Will AI steal our jobs?
Should we fear the automation we also desire? It would be comforting to know a computer couldn’t do our jobs, yet we’re creating ones that can. With emerging AI we’re discovering many cognitive functions we used to consider exclusively human—emotional intelligence, interpersonal skill, creativity, problem solving, critical thinking—are actually not. Unnerving to some, these advances will reshape the labor market and change the way we work. According to a report from the World Economic Forum, roughly 36 million Americans hold jobs already highly exposed to automation.
This isn’t necessarily cause for alarm according to many experts including Dr. Alric Althoff, a senior research scientist at Leidos, who believes if adopted responsibly, AI-powered automation will create economic opportunity rather than diminish it. This might require significant reskilling, but like previous technological revolutions he believes humans will lean on our adaptability as a species. To learn more we welcome Alric, who previously shared his thoughts on how AI improves the way we develop computer systems.
Q: Let’s start with the big question. Should we be concerned about AI taking our jobs?
Alric: We can’t say for sure that the things we get paid to do now are safe from automation. But even though automation will have a major impact on the workforce, this evolution will be unexpected. People will still have jobs, but they will look different. We don’t usually predict these things well, and it’s easy to have a pessimistic outlook on change. But historical information gives us reason to be optimistic.
With every technological revolution, the planet’s population has increased. The number of available jobs, and the number of available things to do given new technologies, has grown. Even if we don’t know exactly what the future will look like, the message is to be adaptable. Lucky for us, adaptability is something human beings have in spades. There’s really been no change that we haven’t somehow adapted to.
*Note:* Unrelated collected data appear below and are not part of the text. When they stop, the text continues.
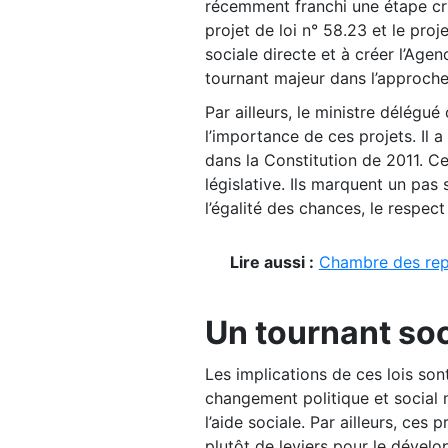
récemment franchi une étape cruc
projet de loi n° 58.23 et le proj
sociale directe et à créer l’Age
tournant majeur dans l’approche 
Par ailleurs, le ministre délégu
l’importance de ces projets. Il 
dans la Constitution de 2011. C
législative. Ils marquent un pas
l’égalité des chances, le respect 
Lire aussi :
Chambre des repr
Un tournant soci
Les implications de ces lois sont
changement politique et social 
l’aide sociale. Par ailleurs, ce
plutôt de leviers pour le dévelop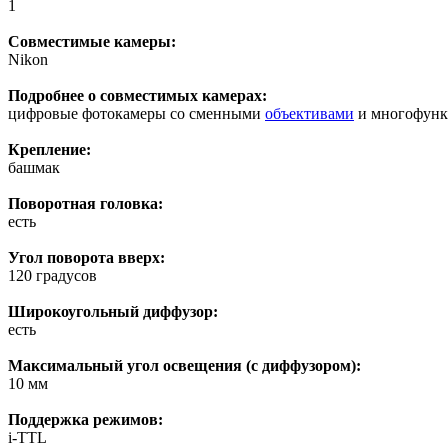
1
Совместимые камеры:
Nikon
Подробнее о совместимых камерах:
цифровые фотокамеры со сменными
объективами
и многофунк
Крепление:
башмак
Поворотная головка:
есть
Угол поворота вверх:
120 градусов
Широкоугольный диффузор:
есть
Максимальный угол освещения (с диффузором):
10 мм
Поддержка режимов:
i-TTL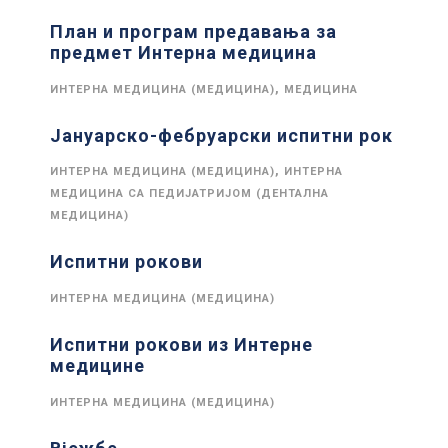
План и програм предавања за
предмет Интерна медицина
,
ИНТЕРНА МЕДИЦИНА (МЕДИЦИНА)
МЕДИЦИНА
Јануарско-фебруарски испитни рок
,
ИНТЕРНА МЕДИЦИНА (МЕДИЦИНА)
ИНТЕРНА
МЕДИЦИНА СА ПЕДИЈАТРИЈОМ (ДЕНТАЛНА
МЕДИЦИНА)
Испитни рокови
ИНТЕРНА МЕДИЦИНА (МЕДИЦИНА)
Испитни рокови из Интерне
медицине
ИНТЕРНА МЕДИЦИНА (МЕДИЦИНА)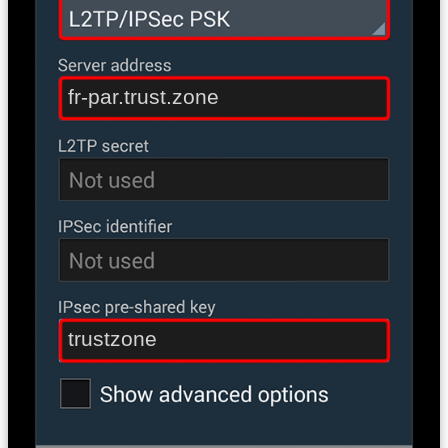
fr-par.trust.zone
trustzone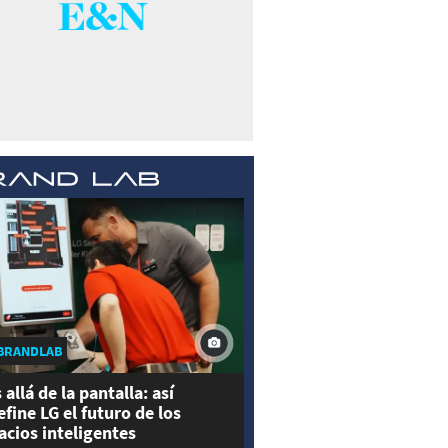
BRANDLAB
 allá de la pantalla: así
efine LG el futuro de los
acios inteligentes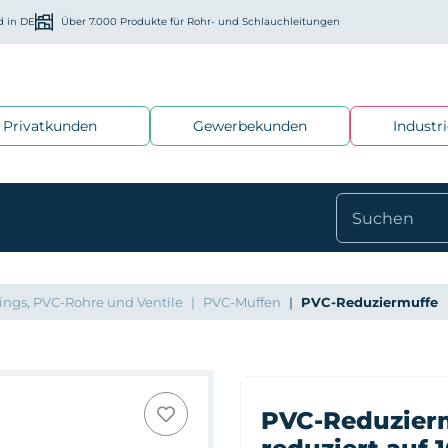
d in DE
Über 7.000 Produkte für Rohr- und Schlauchleitungen
Privatkunden
Gewerbekunden
Industr
ings, PVC-Rohre und Ventile
PVC-Muffen
PVC-Reduziermuffe
PVC-Reduzier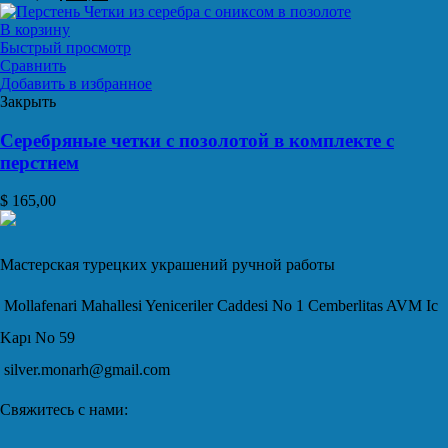
В корзину
Быстрый просмотр
Сравнить
Добавить в избранное
Закрыть
Серебряные четки с позолотой в комплекте с
перстнем
$
165,00
Мастерская турецких украшений ручной работы
Mollafenari Mahallesi Yeniceriler Caddesi No 1 Cemberlitas AVM Ic
Kapı No 59
silver.monarh@gmail.com
Свяжитесь с нами: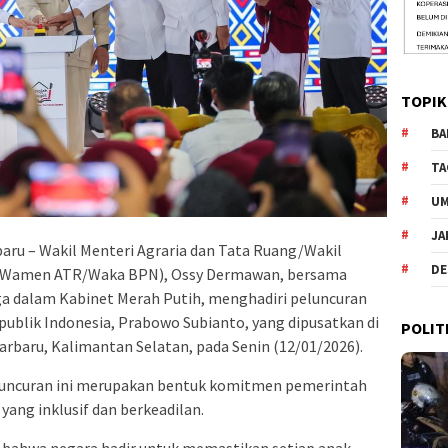
TOPIK
BA
TA
U
JA
aru – Wakil Menteri Agraria dan Tata Ruang/Wakil
DE
 (Wamen ATR/Waka BPN), Ossy Dermawan, bersama
a dalam Kabinet Merah Putih, menghadiri peluncuran
publik Indonesia, Prabowo Subianto, yang dipusatkan di
POLIT
arbaru, Kalimantan Selatan, pada Senin (12/01/2026).
ncuran ini merupakan bentuk komitmen pemerintah
ang inklusif dan berkeadilan.
a bahwa negara hadir untuk memastikan setiap anak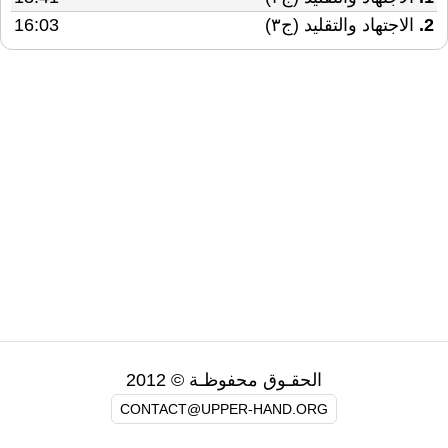
2.
الاجتهاد والتقليد (ج٣)
16:03
الحقـوق محفوظـة © 2012
CONTACT@UPPER-HAND.ORG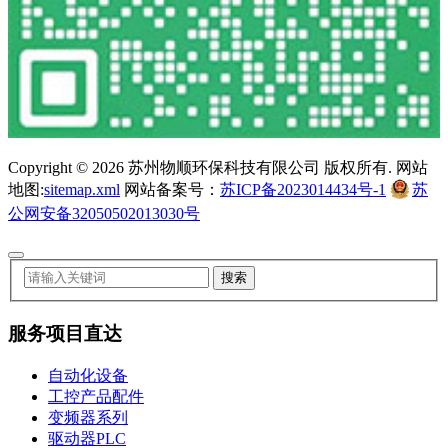
Copyright ©
2026 苏州物顺环保科技有限公司 版权所有. 网站
地图:
sitemap.xml
网站备案号：
苏ICP备2023014434号-1
苏
公网安备32050502013030号
服务项目直达
自动化设备
工控产品配件
变频器系列
驱动器PLC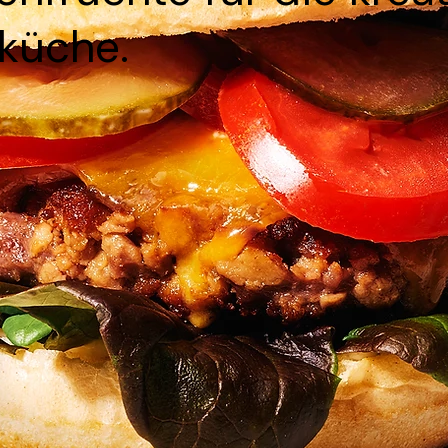
iküche.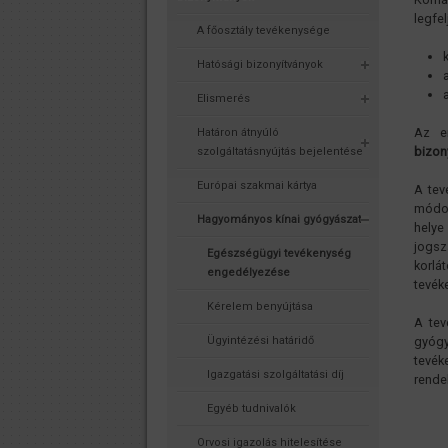
legfe
A főosztály tevékenysége
Hatósági bizonyítványok
Elismerés
Az e
Határon átnyúló
bizon
szolgáltatásnyújtás bejelentése
Európai szakmai kártya
A tev
módon
Hagyományos kínai gyógyászat
helye
jogsz
Egészségügyi tevékenység
korlá
engedélyezése
tevék
Kérelem benyújtása
A tev
Ügyintézési határidő
gyógy
tevék
Igazgatási szolgáltatási díj
rende
Egyéb tudnivalók
Orvosi igazolás hitelesítése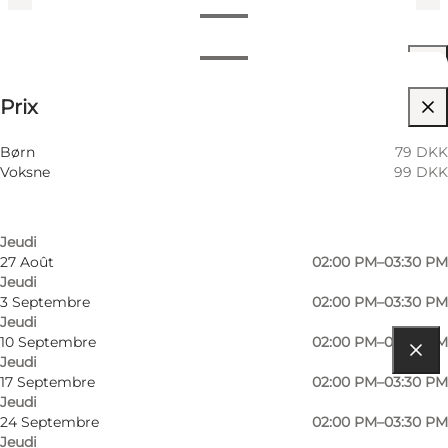
Dates et horaires
Dates et horaires
Voir les prix
Prix
Visiter le site web
Filtrer par mois
6 Août
02:00 PM–03:30 PM
Children, Friends, My partner
Børn
79 DKK
Jeudi
Voksne
99 DKK
13 Août
02:00 PM–03:30 PM
Jeudi
20 Août
02:00 PM–03:30 PM
Jeudi
27 Août
02:00 PM–03:30 PM
Jeudi
3 Septembre
02:00 PM–03:30 PM
Jeudi
10 Septembre
02:00 PM–03:30 PM
Jeudi
Comment s’y rendre
17 Septembre
02:00 PM–03:30 PM
Jeudi
Kystcentervej 10
24 Septembre
02:00 PM–03:30 PM
Jeudi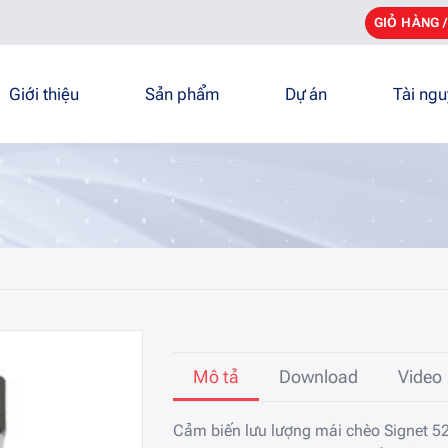
GIỎ HÀNG 
Giới thiệu
Sản phẩm
Dự án
Tài ng
Mô tả
Download
Video
Cảm biến lưu lượng mái chèo Signet 52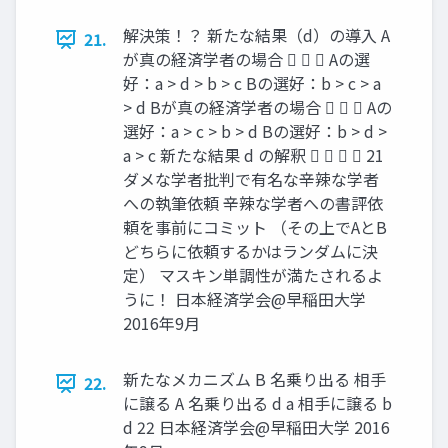
解決策！？ 新たな結果（d）の導入 A
21.
が真の経済学者の場合    Aの選
好：a > d > b > c Bの選好：b > c > a
> d Bが真の経済学者の場合    Aの
選好：a > c > b > d Bの選好：b > d >
a > c 新たな結果 d の解釈     21
ダメな学者批判で有名な辛辣な学者
への執筆依頼 辛辣な学者への書評依
頼を事前にコミット （その上でAとB
どちらに依頼するかはランダムに決
定） マスキン単調性が満たされるよ
うに！ 日本経済学会@早稲田大学
2016年9月
新たなメカニズム B 名乗り出る 相手
22.
に譲る A 名乗り出る d a 相手に譲る b
d 22 日本経済学会@早稲田大学 2016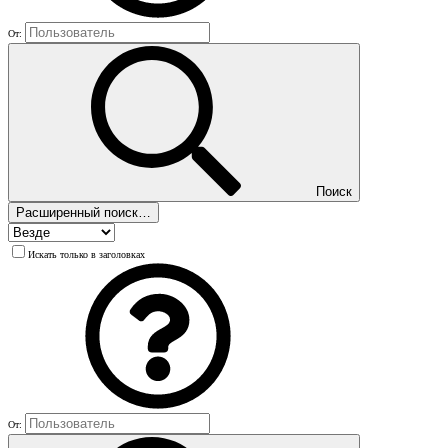
От:
Поиск
Расширенный поиск…
Искать только в заголовках
От:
, Leidos Research Scientist
Even if we don’t know exactly what the future will look like, the message is to be adaptable.
Q: To what extent have we already given ourselves over?
Alric: We already rely on automation everywhere. Humans don’t make light bulbs or ship packages without automated tools. These things used to seem like incredible innovations, but they’re now ordinary and expected. Today, we’re beginning to see AI algorithms do things we’re used to thinking of as human activity. There’s some anxiety around that. What if we discover the things we used to think of as human are really not unique? Does it mean that we continue to build tools to assist ourselves until we transform ourselves into something completely different? That’s where the anxiety comes in for many.
Music, for example, is something we consider so human, but we’ve largely already given ourselves over to machines to produce a track. We used to think of image recognition as a human task, but the algorithms that do this are actually much simpler than we thought they needed to be. Another example is building computer chips, which is a process dominated by algorithms. There’s a popular and justified belief that no one human being knows how a computer chip is put together from top to bottom. We might understand the algorithms behind it, but it would be a stretch to say there’s one person who actually has a complete understanding of every step.
Q: What’s the most impressive way you’ve seen machines taking on human tasks?
Alric: I’ve worked on a project with someone who is involved with program synthesis, which is basically when you define the goals of an algorithm, and it writes the code for you. It’s not a really fast or well-developed technology. The reason why this is impressive to me is that we think of coding as a high-tech job that we won’t be able to automate soon. But the other day I saw some code that I would think of as reasonably complicated written entirely by a machine using only a set of tests that the program had to pass.
Q: What big conversations should we have as we hand over more and more responsibility to machines?
Alric: We’re at a point, much like we were in the Industrial Revolution, where we can make decisions about the consequences of our actions. In the Industrial Revolution, we could have said, “Wow, there’s all this smoke in the air. We’re generating a lot of pollutants. This isn’t great for the environment. We should probably change. We should probably not do this.” That discussion could have started 100 years ago and prevented a lot of the global warming trends we’re seeing now.
There’s an impetus on us to ask these types of questions relative to the AI revolution. We have to decide as a society and globally what our responsibility is. We need to decide what we want to automate and what we don’t. We have to carve out roles for humanity in the future we’re building, because underneath all of this is economic pressure based on demand. It’s human demand, so we have to decide where we’re willing to draw the line between our desires and reality. This is the big challenge, but if we all start to really understand the connection between our decisions and their consequences, we can make better decisions.
We also need to ask ourselves important questions around security and trust. These are major concerns when we remove ourselves from critical decision-making processes such that we’re trusting algorithms trained on data. The more trust we place in automated systems to do things for us, the more openings there are for nefarious actors to inject slight variations in those processes or try to influence them. Preventing this sort of exploitation is really the crux of where counter-adversarial AI is today. So we’re working this angle, but we also need to take responsibility and modulate our demands based on understanding of the robustness of the state of the art.